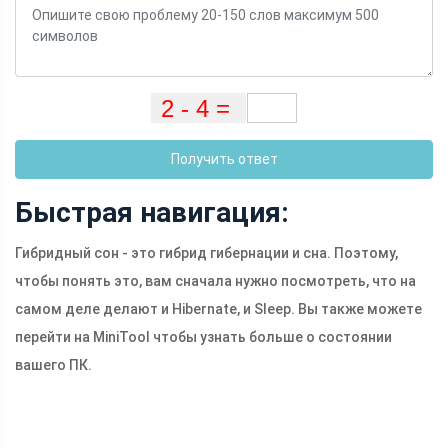
Получить ответ
Быстрая навигация:
Гибридный сон - это гибрид гибернации и сна. Поэтому,
чтобы понять это, вам сначала нужно посмотреть, что на
самом деле делают и Hibernate, и Sleep. Вы также можете
перейти на MiniTool чтобы узнать больше о состоянии
вашего ПК.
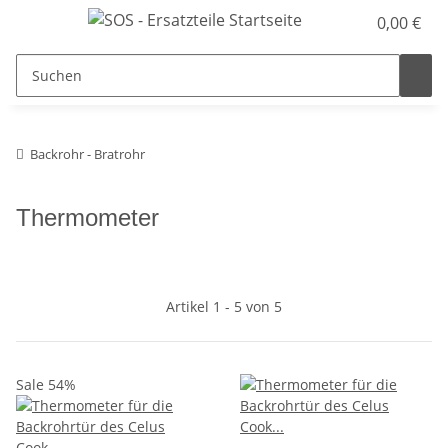
0,00 €
Backrohr - Bratrohr
Thermometer
Artikel 1 - 5 von 5
Sale 54%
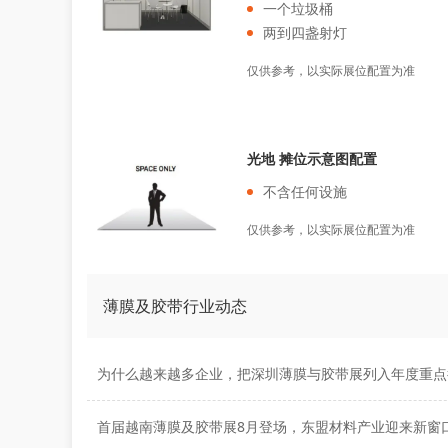
一个垃圾桶
两到四盏射灯
仅供参考，以实际展位配置为准
光地 摊位示意图配置
不含任何设施
仅供参考，以实际展位配置为准
薄膜及胶带行业动态
首届越南薄膜及胶带展8月登场，东盟材料产业迎来新窗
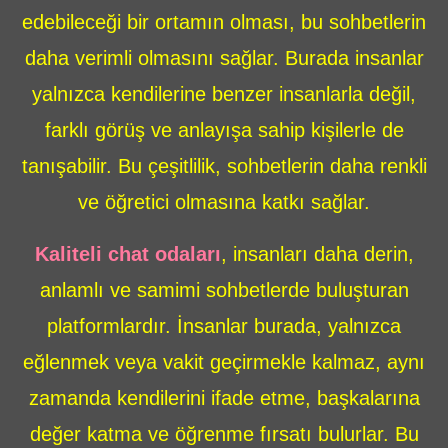
edebileceği bir ortamın olması, bu sohbetlerin
daha verimli olmasını sağlar. Burada insanlar
yalnızca kendilerine benzer insanlarla değil,
farklı görüş ve anlayışa sahip kişilerle de
tanışabilir. Bu çeşitlilik, sohbetlerin daha renkli
ve öğretici olmasına katkı sağlar.
Kaliteli chat odaları
, insanları daha derin,
anlamlı ve samimi sohbetlerde buluşturan
platformlardır. İnsanlar burada, yalnızca
eğlenmek veya vakit geçirmekle kalmaz, aynı
zamanda kendilerini ifade etme, başkalarına
değer katma ve öğrenme fırsatı bulurlar. Bu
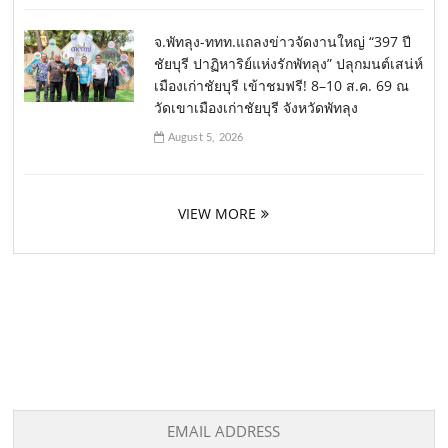
จ.พัทลุง-ททท.แถลงข่าวจัดงานใหญ่ “397 ปี
ชัยบุรี ปาฏิหาริย์แห่งรักพัทลุง” ปลุกมนต์เสน่ห์
เมืองเก่าชัยบุรี เข้าชมฟรี! 8–10 ส.ค. 69 ณ
วัดเขาเมืองเก่าชัยบุรี จังหวัดพัทลุง
August 5, 2026
VIEW MORE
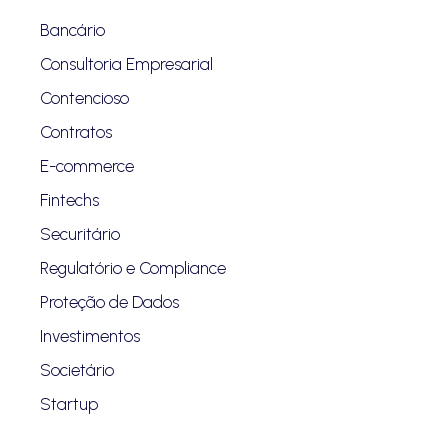
Bancário
Consultoria Empresarial
Contencioso
Contratos
E-commerce
Fintechs
Securitário
Regulatório e Compliance
Proteção de Dados
Investimentos
Societário
Startup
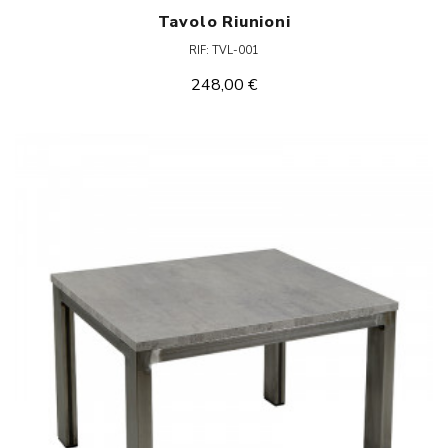
Tavolo Riunioni
RIF: TVL-001
248,00 €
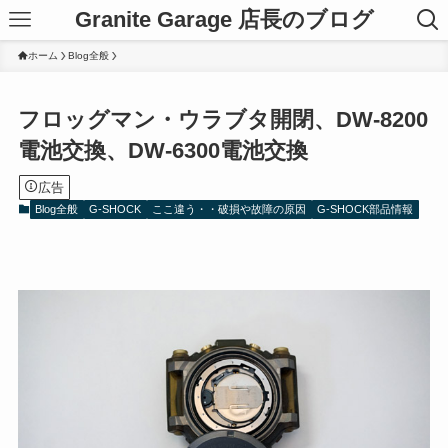
Granite Garage 店長のブログ
ホーム
Blog全般
フロッグマン・ウラブタ開閉、DW-8200
電池交換、DW-6300電池交換
広告
Blog全般
G-SHOCK
ここ違う・・破損や故障の原因
G-SHOCK部品情報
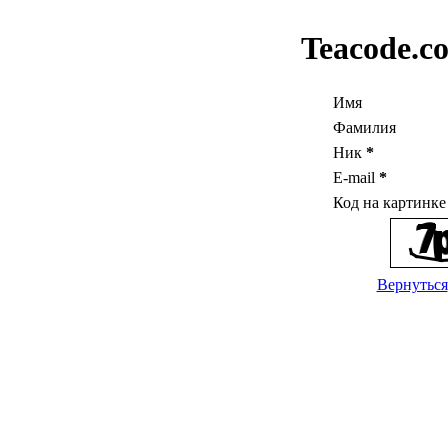
Teacode.c
Имя
Фамилия
Ник
*
E-mail
*
Код на картинк
Вернуться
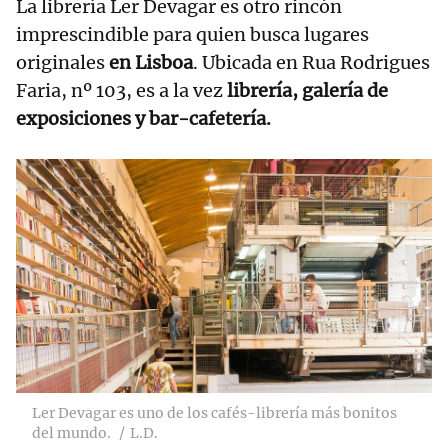
La librería Ler Devagar es otro rincón
imprescindible para quien busca lugares
originales
en Lisboa
. Ubicada en Rua Rodrigues
Faria, nº 103, es a la vez
librería, galería de
exposiciones y bar-cafetería.
Ler Devagar es uno de los cafés-librería más bonitos
del mundo.
L.D.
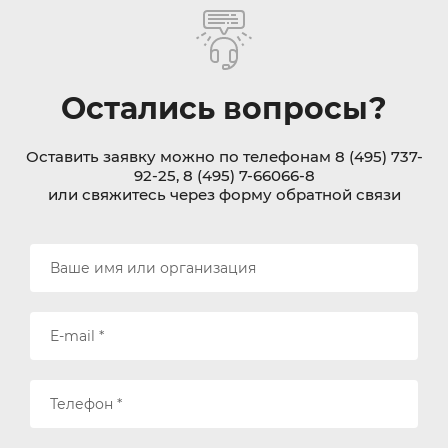
Остались вопросы?
Оставить заявку можно по телефонам 8 (495) 737-
92-25, 8 (495) 7-66066-8
или свяжитесь через форму обратной связи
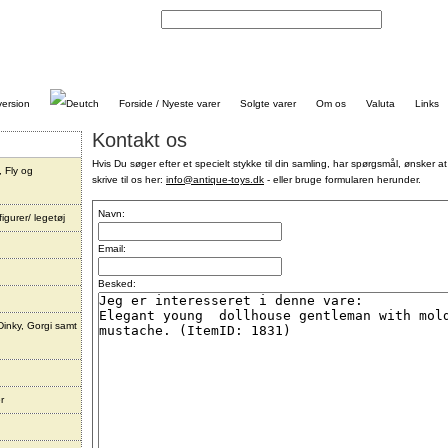
Kontakt
Forside / Nyeste varer
Solgte varer
Om os
Valuta
Links
Kontakt os
Hvis Du søger efter et specielt stykke til din samling, har spørgsmål, ønsker at
, Fly og
skrive til os her:
info@antique-toys.dk
- eller bruge formularen herunder.
Navn:
igurer/ legetøj
Email:
Besked:
Dinky, Gorgi samt
r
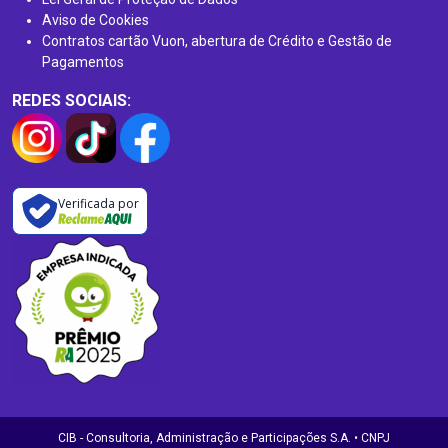
Aviso de Cookies
Contratos cartão Vuon, abertura de Crédito e Gestão de
Pagamentos
REDES SOCIAIS:
Verificada por
CIB - Consultoria, Administração e Participações S.A. • CNPJ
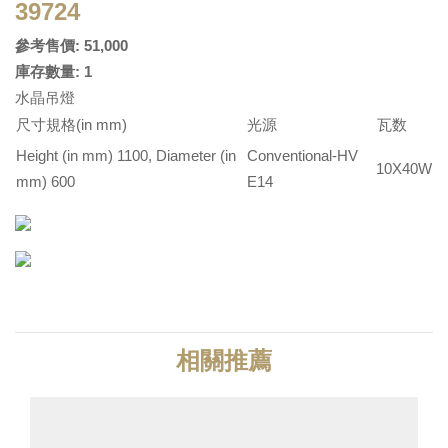
39724
參考售價: 51,000
庫存數量: 1
水晶吊燈
尺寸規格(in mm)
光源
瓦数
Height (in mm) 1100, Diameter (in
Conventional-HV
10X40W
mm) 600
E14
相關推薦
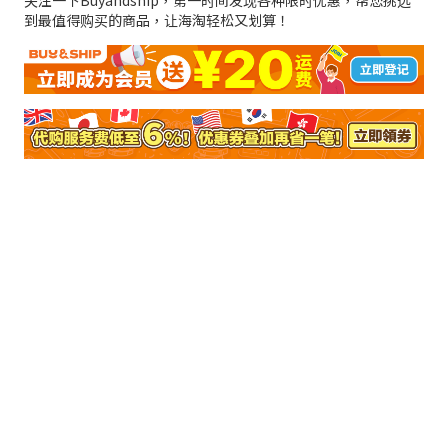
到最值得购买的商品，让海淘轻松又划算！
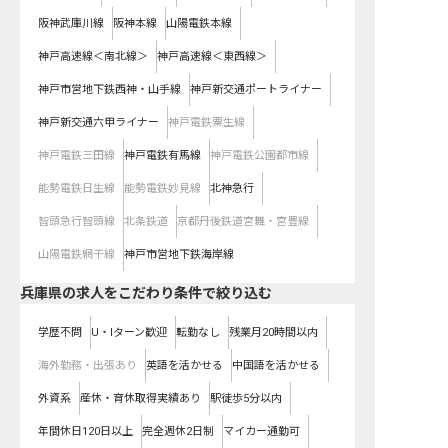
阪神武庫川線
阪神本線
山陽電鉄本線
神戸高速線＜南北線＞
神戸高速線＜東西線＞
神戸市営地下鉄西神・山手線
神戸新交通ポートライナー
神戸新交通六甲ライナー
神戸電鉄粟生線
神戸電鉄三田線
神戸電鉄有馬線
神戸電鉄公園都市線
能勢電鉄日生線
能勢電鉄妙見線
北神急行
智頭急行智頭線
北条鉄道
京都丹後鉄道宮舞・宮豊線
山陽電鉄網干線
神戸市営地下鉄海岸線
兵庫県の求人をこだわり条件で絞り込む
学歴不問
U・Iターン歓迎
転勤なし
残業月20時間以内
海外勤務・出張あり
英語を活かせる
中国語を活かせる
外資系
産休・育休取得実績あり
駅徒歩5分以内
年間休日120日以上
完全週休2日制
マイカー通勤可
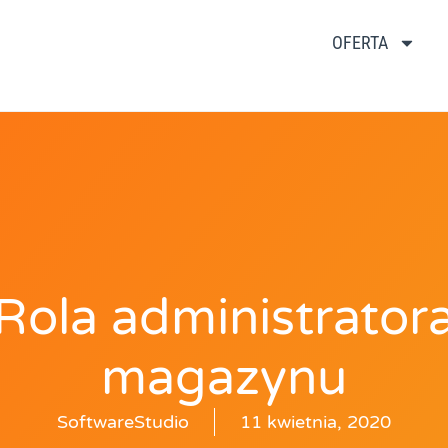
OFERTA
Rola administrator
magazynu
SoftwareStudio
11 kwietnia, 2020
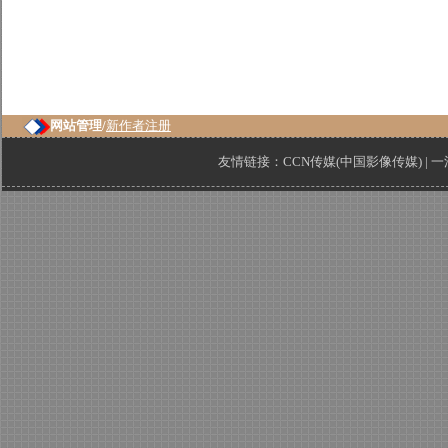
网站管理/
新作者注册
友情链接：
CCN传媒(中国影像传媒)
|
一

## What to produce
Report every line of the preceding listing where the string "sağlar" occurs.

## Output below
daha verimli olmasını sağlar. Burada insanlar
ve öğretici olmasına katkı sağlar.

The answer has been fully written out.